NVIDIA / DALI

A GPU-accelerated library containing highly optimized building blocks and an execution engine for data processing to accelerate deep learning training and inference applications.
https://docs.nvidia.com/deeplearning/dali/user-guide/docs/index.html
Apache License 2.0
5.09k stars 615 forks source link

Dali Loader using a NamedTuple datatype instead of an array #5539

Open rachelglenn opened 3 months ago

rachelglenn commented 3 months ago

Describe the question.

I am following the example for external input to the dali loader. My datatype going to my model is a NamedTuple. When I try to create the dataloader: dataloader = DALIGenericIterator(pipeline, ["image"]) I get an error associated with my NamedTuple type: TypeError: Illegal pipeline output type. The output 0 contains a nestedDataNode. Missing list/tuple expansion (*) is the likely cause.

I am not sure how the Dali loader can accept a NamedTuple type. Is it possible? I am not sure what to put for the second argument in the creation of the dataloader iterator (DALIGenericIterator).

Thanks for the help.

Check for duplicates

JanuszL commented 3 months ago

Hi @rachelglenn,

Thank you for reaching out. I'm afraid that you may hit the DALI limitation, however, before we rule other issues out please share a simple code snip we can run on our end that will illustrate your approach and reproduce the problem.

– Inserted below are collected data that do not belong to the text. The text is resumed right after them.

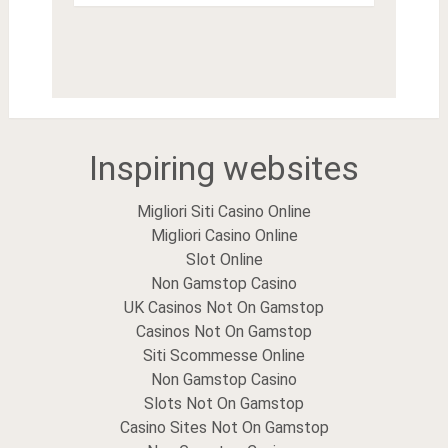
Inspiring websites
Migliori Siti Casino Online
Migliori Casino Online
Slot Online
Non Gamstop Casino
UK Casinos Not On Gamstop
Casinos Not On Gamstop
Siti Scommesse Online
Non Gamstop Casino
Slots Not On Gamstop
Casino Sites Not On Gamstop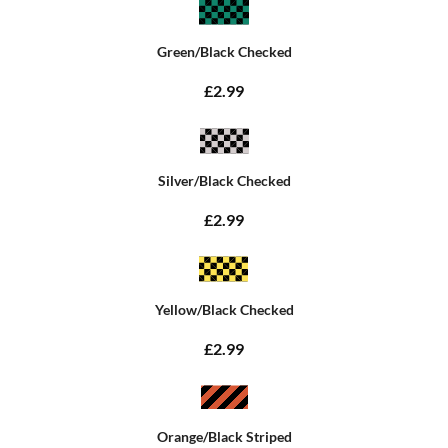
Green/Black Checked
£2.99
Silver/Black Checked
£2.99
Yellow/Black Checked
£2.99
Orange/Black Striped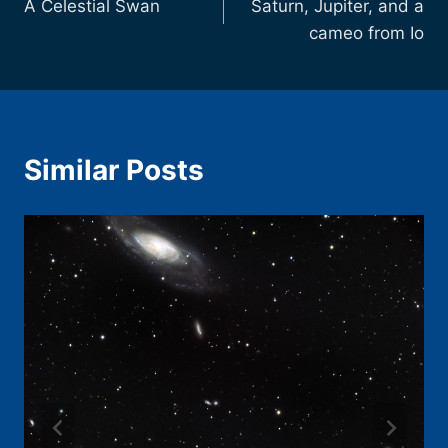
A Celestial Swan
Saturn, Jupiter, and a
navigation
cameo from Io
Similar Posts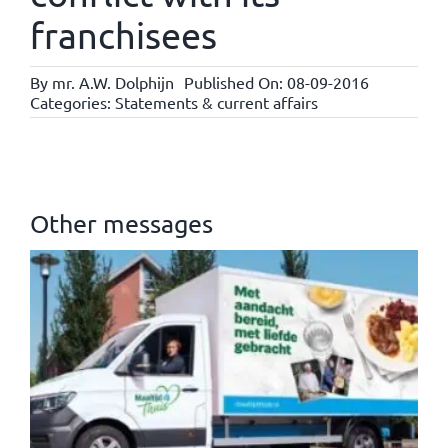
franchisees
By
mr. A.W. Dolphijn
Published On: 08-09-2016
Categories:
Statements & current affairs
Other messages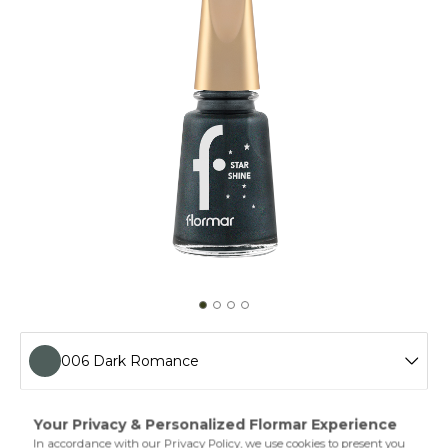
006 Dark Romance
013 Slayer Fuchsia
Get an extra shiny look on your nails with Flormar Star
Shine Nail Enamel! Easier to apply thanks to its special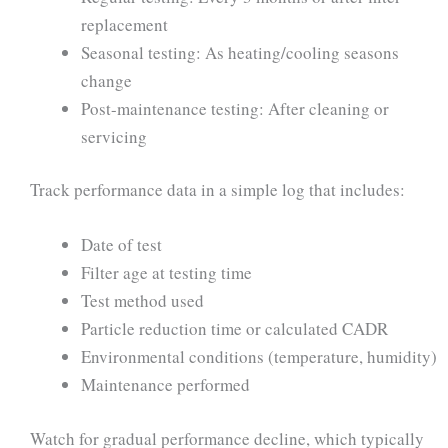
replacement
Seasonal testing: As heating/cooling seasons
change
Post-maintenance testing: After cleaning or
servicing
Track performance data in a simple log that includes:
Date of test
Filter age at testing time
Test method used
Particle reduction time or calculated CADR
Environmental conditions (temperature, humidity)
Maintenance performed
Watch for gradual performance decline, which typically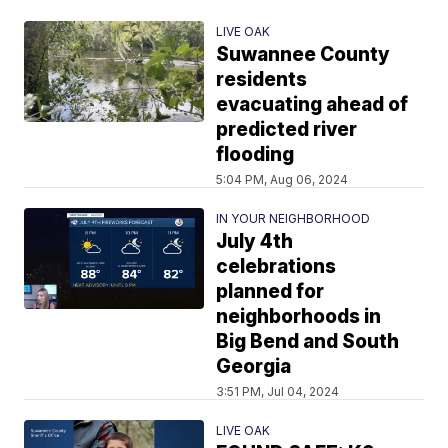
LIVE OAK
Suwannee County
residents
evacuating ahead of
predicted river
flooding
5:04 PM, Aug 06, 2024
IN YOUR NEIGHBORHOOD
July 4th
celebrations
planned for
neighborhoods in
Big Bend and South
Georgia
3:51 PM, Jul 04, 2024
LIVE OAK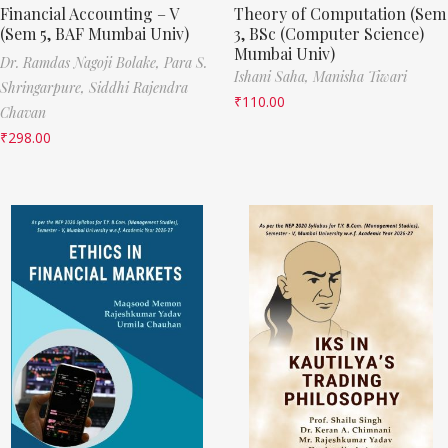
Financial Accounting – V
Theory of Computation (Sem
(Sem 5, BAF Mumbai Univ)
3, BSc (Computer Science)
Mumbai Univ)
Dr. Ramdas Nagoji Bolake,
Para S.
Ishani Saha,
Manisha Tiwari
Shringarpure,
Siddhi Rajendra
₹
110.00
Chavan
₹
298.00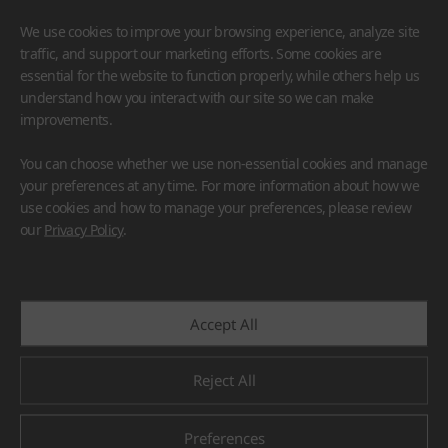
We use cookies to improve your browsing experience, analyze site
traffic, and support our marketing efforts. Some cookies are
essential for the website to function properly, while others help us
understand how you interact with our site so we can make
improvements.
HIMACS
VIATERA
HFLOR
BENIF
You can choose whether we use non-essential cookies and manage
#Flooring
#Furniture
#Wall Cladding
#Others
your preferences at any time. For more information about how we
use cookies and how to manage your preferences, please review
our
Privacy Policy
.
Accept All
Reject All
Preferences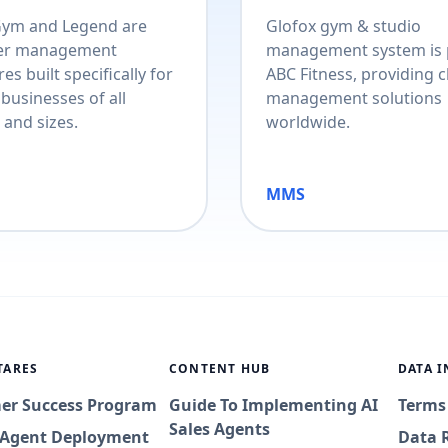
Gym and Legend are
Glofox gym & studio
r management
management system is 
es built specifically for
ABC Fitness, providing c
 businesses of all
management solutions
 and sizes.
worldwide.
MMS
TARES
CONTENT HUB
DATA 
er Success Program
Guide To Implementing AI
Terms
Sales Agents
I Agent Deployment
Data 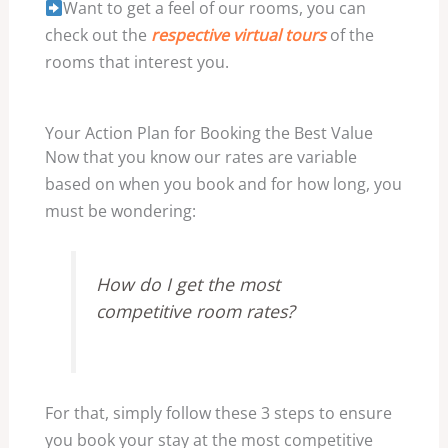
Want to get a feel of our rooms, you can
check out the
respective virtual tours
of the
rooms that interest you.
Your Action Plan for Booking the Best Value
Now that you know our rates are variable
based on when you book and for how long, you
must be wondering:
How do I get the most
competitive room rates?
For that, simply follow these 3 steps to ensure
you book your stay at the most competitive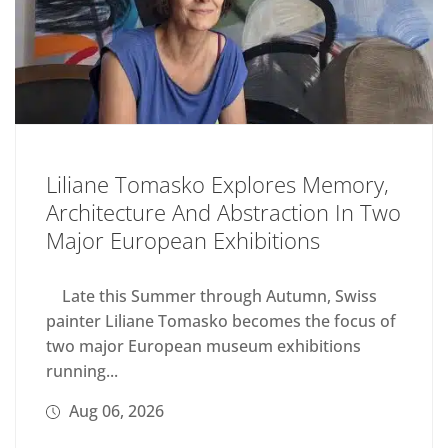
Liliane Tomasko Explores Memory,
Architecture And Abstraction In Two
Major European Exhibitions
Late this Summer through Autumn, Swiss
painter Liliane Tomasko becomes the focus of
two major European museum exhibitions
running...
Aug 06, 2026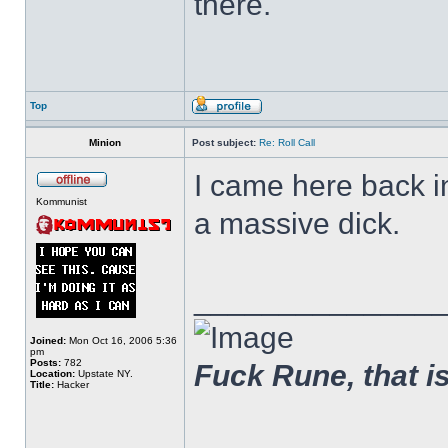
there.
Top
Minion
Post subject:
Re: Roll Call
I came here back 
Kommunist
a massive dick.
______________
Joined:
Mon Oct 16, 2006 5:36
pm
Posts:
782
Fuck Rune, that is 
Location:
Upstate NY.
Title:
Hacker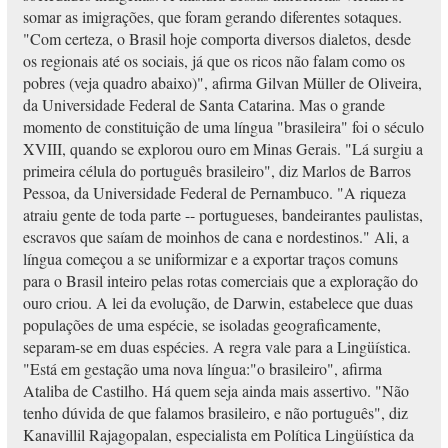
somar as imigrações, que foram gerando diferentes sotaques.
"Com certeza, o Brasil hoje comporta diversos dialetos, desde
os regionais até os sociais, já que os ricos não falam como os
pobres (veja quadro abaixo)", afirma Gilvan Müller de Oliveira,
da Universidade Federal de Santa Catarina. Mas o grande
momento de constituição de uma língua "brasileira" foi o século
XVIII, quando se explorou ouro em Minas Gerais. "Lá surgiu a
primeira célula do português brasileiro", diz Marlos de Barros
Pessoa, da Universidade Federal de Pernambuco. "A riqueza
atraiu gente de toda parte -- portugueses, bandeirantes paulistas,
escravos que saíam de moinhos de cana e nordestinos." Ali, a
língua começou a se uniformizar e a exportar traços comuns
para o Brasil inteiro pelas rotas comerciais que a exploração do
ouro criou. A lei da evolução, de Darwin, estabelece que duas
populações de uma espécie, se isoladas geograficamente,
separam-se em duas espécies. A regra vale para a Lingüística.
"Está em gestação uma nova língua:"o brasileiro", afirma
Ataliba de Castilho. Há quem seja ainda mais assertivo. "Não
tenho dúvida de que falamos brasileiro, e não português", diz
Kanavillil Rajagopalan, especialista em Política Lingüística da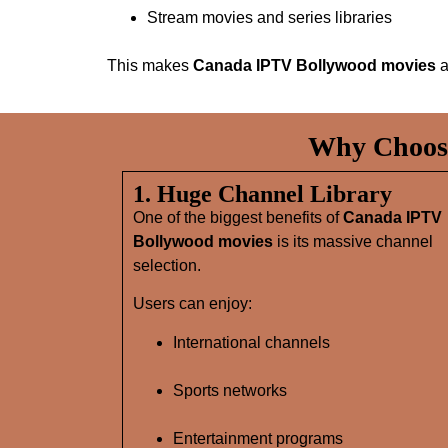
Stream movies and series libraries
This makes
Canada IPTV Bollywood movies
a
Why Choose
1. Huge Channel Library
One of the biggest benefits of
Canada IPTV
Bollywood movies
is its massive channel
selection.
Users can enjoy:
International channels
Sports networks
Entertainment programs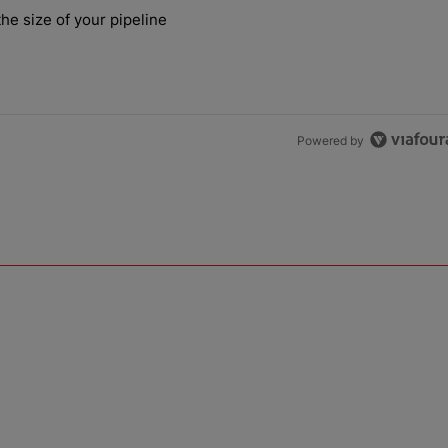
the last 7 days.
he size of your pipeline
rs more than the size of your pipeline" with 1 comment.
Powered by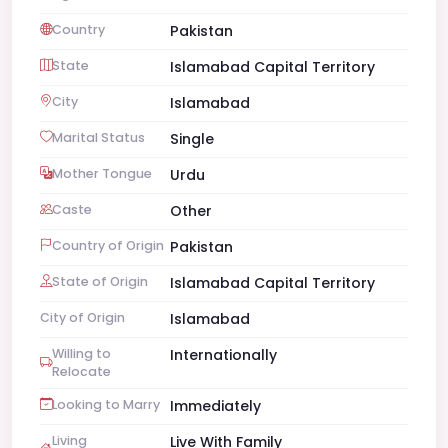
Country
Pakistan
State
Islamabad Capital Territory
City
Islamabad
Marital Status
Single
Mother Tongue
Urdu
Caste
Other
Country of Origin
Pakistan
State of Origin
Islamabad Capital Territory
City of Origin
Islamabad
Willing to
Internationally
Relocate
Looking to Marry
Immediately
Living
Live With Family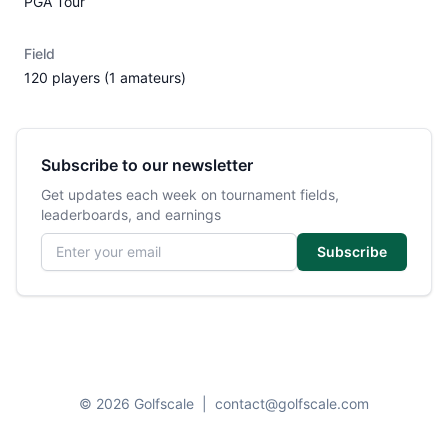
PGA Tour
Field
120 players (1 amateurs)
Subscribe to our newsletter
Get updates each week on tournament fields,
leaderboards, and earnings
Email address
Subscribe
© 2026 Golfscale
|
contact@golfscale.com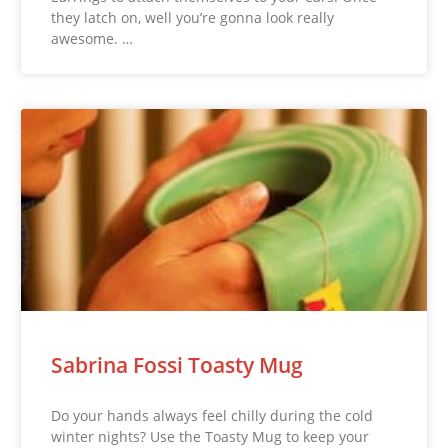
they latch on, well you’re gonna look really
awesome. …
Sabrina Fossi Toasty Mug
Do your hands always feel chilly during the cold
winter nights? Use the Toasty Mug to keep your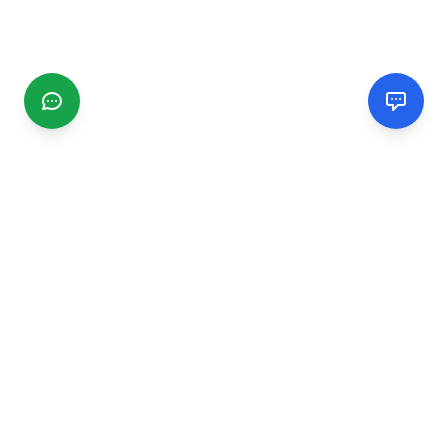
CGMIMM
Find and review local businesses. Connect with service
providers in your area.
EXPLORE
Search Businesses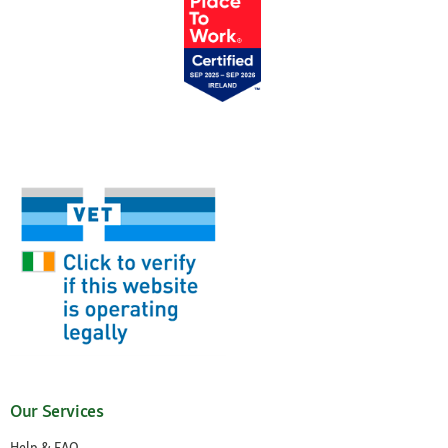
Our Services
Help & FAQ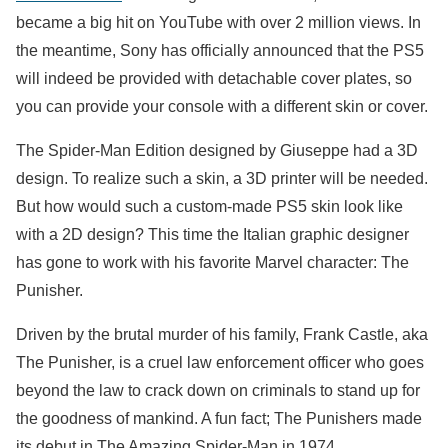
became a big hit on YouTube with over 2 million views. In
the meantime, Sony has officially announced that the PS5
will indeed be provided with detachable cover plates, so
you can provide your console with a different skin or cover.
The Spider-Man Edition designed by Giuseppe had a 3D
design. To realize such a skin, a 3D printer will be needed.
But how would such a custom-made PS5 skin look like
with a 2D design? This time the Italian graphic designer
has gone to work with his favorite Marvel character: The
Punisher.
Driven by the brutal murder of his family, Frank Castle, aka
The Punisher, is a cruel law enforcement officer who goes
beyond the law to crack down on criminals to stand up for
the goodness of mankind. A fun fact; The Punishers made
its debut in The Amazing Spider-Man in 1974.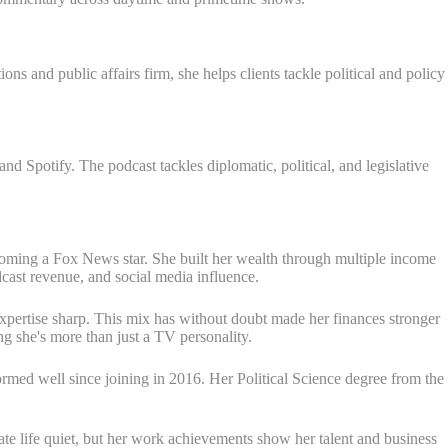
s and public affairs firm, she helps clients tackle political and policy
 Spotify. The podcast tackles diplomatic, political, and legislative
coming a Fox News star. She built her wealth through multiple income
ast revenue, and social media influence.
expertise sharp. This mix has without doubt made her finances stronger
g she's more than just a TV personality.
med well since joining in 2016. Her Political Science degree from the
te life quiet, but her work achievements show her talent and business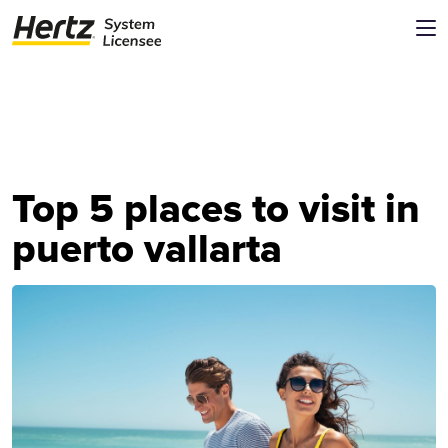
Top 5 places to visit in
puerto vallarta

rachelglenn commented 3 months ago

Here is what I can put together as an example. I hope that I didn't make any small typos


import cupy as cp
import imageio

class model_data(NamedTuple):
    image: torch.Tensor
    lable: torch.Tensor
    filename: str

class ExternalInputGpuIterator(object):
    def __init__(self, batch_size):
        self.images_dir = "../../data/images/"
        self.batch_size = batch_size
        with open(self.images_dir + "file_list.txt", "r") as f:
            self.files = [line.rstrip() for line in f if line != ""]
        shuffle(self.files)

    def __iter__(self):
        self.i = 0
        self.n = len(self.files)
        return self

    def __next__(self):
        batch = []
        labels = []
        filenames = []
        for _ in range(self.batch_size):
            jpeg_filename, label = self.files[self.i].split(" ")
            im = imageio.imread(self.images_dir + jpeg_filename)
            im = cp.asarray(im)
            im = im * 0.6

            self.i = (self.i + 1) % self.n

           model_data(im.astype(cp.uint8), cp.array([label], dtype=np.uint8), self.files[self.i].split(" "))
           batch.append(model_data)
        return batch

eii_gpu = ExternalInputGpuIterator(batch_size)
pipe_gpu = Pipeline(batch_size=batch_size, num_threads=2, device_id=0)
with pipe_gpu:
    model_data = fn.external_source(source=eii_gpu, device="gpu",  )
    model_data.image= fn.brightness_contrast(model_data.image, contrast=2)
    pipe_gpu.set_outputs(model_data)
train_loader = DALIGenericIterator(pipeline, ["model_data"])
JanuszL commented 3 months ago

Hi @rachelglenn,

Thank you for providing the code snippet. However, I get multiple errors running it. Can you please check it on your end?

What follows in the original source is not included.